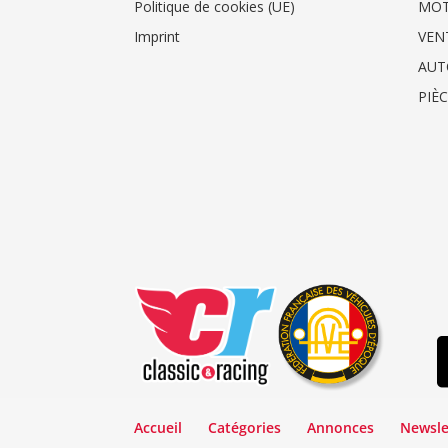
Politique de cookies (UE)
MO
Imprint
VEN
AUT
PIÈ
Accueil
Catégories
Annonces
Newsle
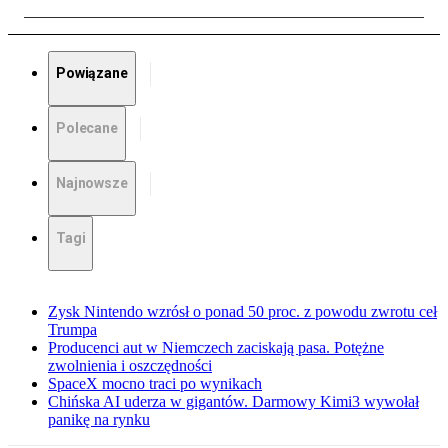
Powiązane
Polecane
Najnowsze
Tagi
Zysk Nintendo wzrósł o ponad 50 proc. z powodu zwrotu ceł
Trumpa
Producenci aut w Niemczech zaciskają pasa. Potężne
zwolnienia i oszczędności
SpaceX mocno traci po wynikach
Chińska AI uderza w gigantów. Darmowy Kimi3 wywołał
panikę na rynku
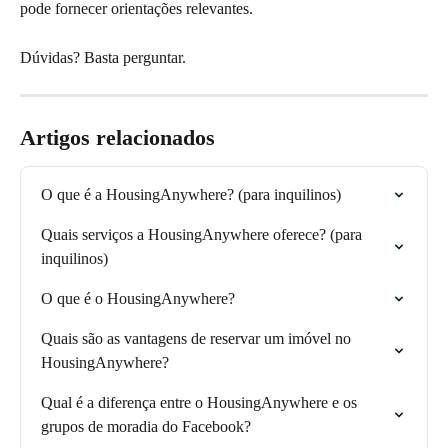
pode fornecer orientações relevantes. 
Dúvidas? Basta perguntar.
Artigos relacionados
O que é a HousingAnywhere? (para inquilinos)
Quais serviços a HousingAnywhere oferece? (para 
inquilinos)
O que é o HousingAnywhere?
Quais são as vantagens de reservar um imóvel no 
HousingAnywhere?
Qual é a diferença entre o HousingAnywhere e os 
grupos de moradia do Facebook?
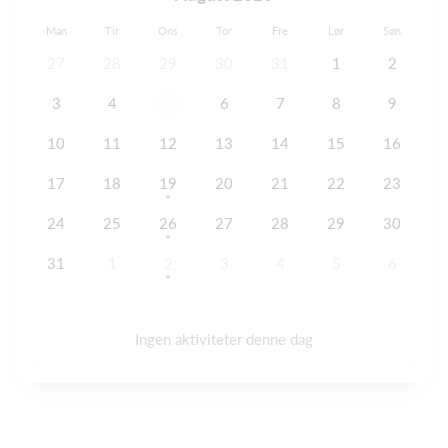
Man
Tir
Ons
Tor
Fre
Lør
Søn
27
28
29
30
31
1
2
3
4
5
6
7
8
9
10
11
12
13
14
15
16
17
18
19
20
21
22
23
24
25
26
27
28
29
30
31
1
2
3
4
5
6
Ingen aktiviteter denne dag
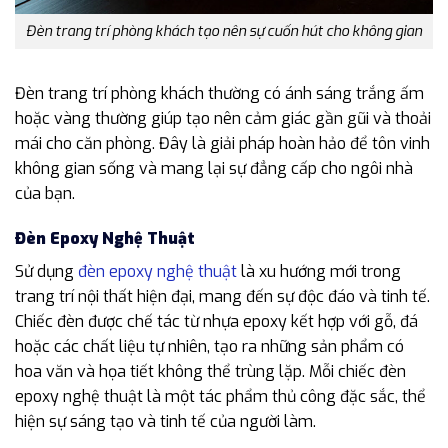
Đèn trang trí phòng khách tạo nên sự cuốn hút cho không gian
Đèn trang trí phòng khách thường có ánh sáng trắng ấm
hoặc vàng thường giúp tạo nên cảm giác gần gũi và thoải
mái cho căn phòng. Đây là giải pháp hoàn hảo để tôn vinh
không gian sống và mang lại sự đẳng cấp cho ngôi nhà
của bạn.
Đèn Epoxy Nghệ Thuật
Sử dụng
đèn epoxy nghệ thuật
là xu hướng mới trong
trang trí nội thất hiện đại, mang đến sự độc đáo và tinh tế.
Chiếc đèn được chế tác từ nhựa epoxy kết hợp với gỗ, đá
hoặc các chất liệu tự nhiên, tạo ra những sản phẩm có
hoa văn và họa tiết không thể trùng lặp. Mỗi chiếc đèn
epoxy nghệ thuật là một tác phẩm thủ công đặc sắc, thể
hiện sự sáng tạo và tinh tế của người làm.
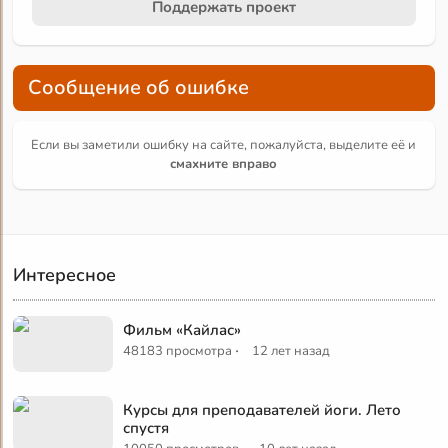
Поддержать проект
Сообщение об ошибке
Если вы заметили ошибку на сайте, пожалуйста, выделите её и
смахните вправо
Интересное
Фильм «Кайлас»
·
48183 просмотра
12 лет назад
Курсы для преподавателей йоги. Лето
спустя
·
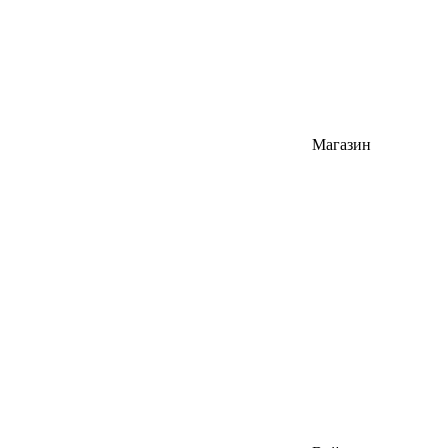
Магазин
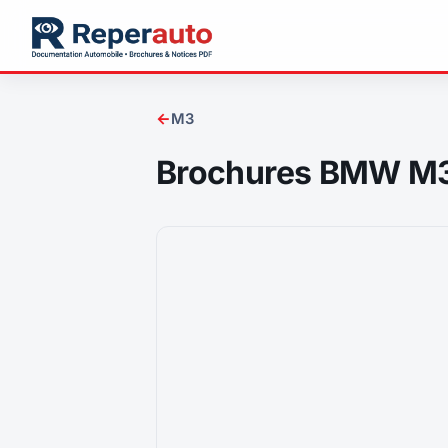
←
M3
Brochures BMW M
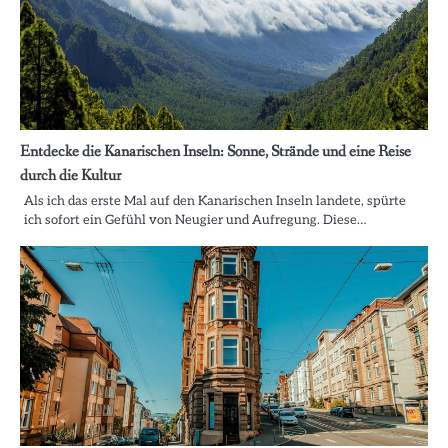
Entdecke die Kanarischen Inseln: Sonne, Strände und eine Reise
durch die Kultur
Als ich das erste Mal auf den Kanarischen Inseln landete, spürte
ich sofort ein Gefühl von Neugier und Aufregung. Diese…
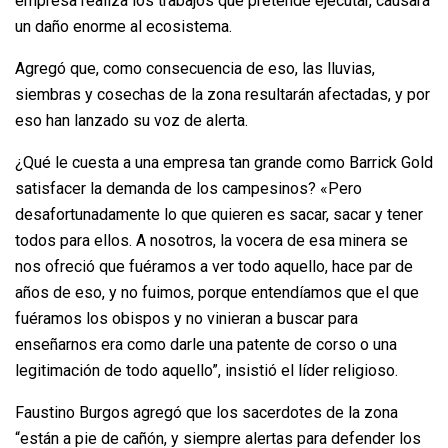
empresa realiza los trabajos que pretende ejecutar, causará
un daño enorme al ecosistema.
Agregó que, como consecuencia de eso, las lluvias,
siembras y cosechas de la zona resultarán afectadas, y por
eso han lanzado su voz de alerta.
¿Qué le cuesta a una empresa tan grande como Barrick Gold
satisfacer la demanda de los campesinos? «Pero
desafortunadamente lo que quieren es sacar, sacar y tener
todos para ellos. A nosotros, la vocera de esa minera se
nos ofreció que fuéramos a ver todo aquello, hace par de
años de eso, y no fuimos, porque entendíamos que el que
fuéramos los obispos y no vinieran a buscar para
enseñarnos era como darle una patente de corso o una
legitimación de todo aquello”, insistió el líder religioso.
Faustino Burgos agregó que los sacerdotes de la zona
“están a pie de cañón, y siempre alertas para defender los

## WHAT IS BEING ASKED
Beginning with the first line of the records, write out every line up to and including the one with "SpaceX mocno traci po wynikach", exactly, and omit all pictures.

## TASK RESPONSE
Politique de cookies (UE)
MO
Imprint
VEN
AUT
PIÈ
Accueil
Catégories
Annonces
Newsle
Powiązane
Polecane
Najnowsze
Tagi
Zysk Nintendo wzrósł o ponad 50 proc. z powodu zwrotu ceł
Trumpa
Producenci aut w Niemczech zaciskają pasa. Potężne
zwolnienia i oszczędności
SpaceX mocno traci po wynikach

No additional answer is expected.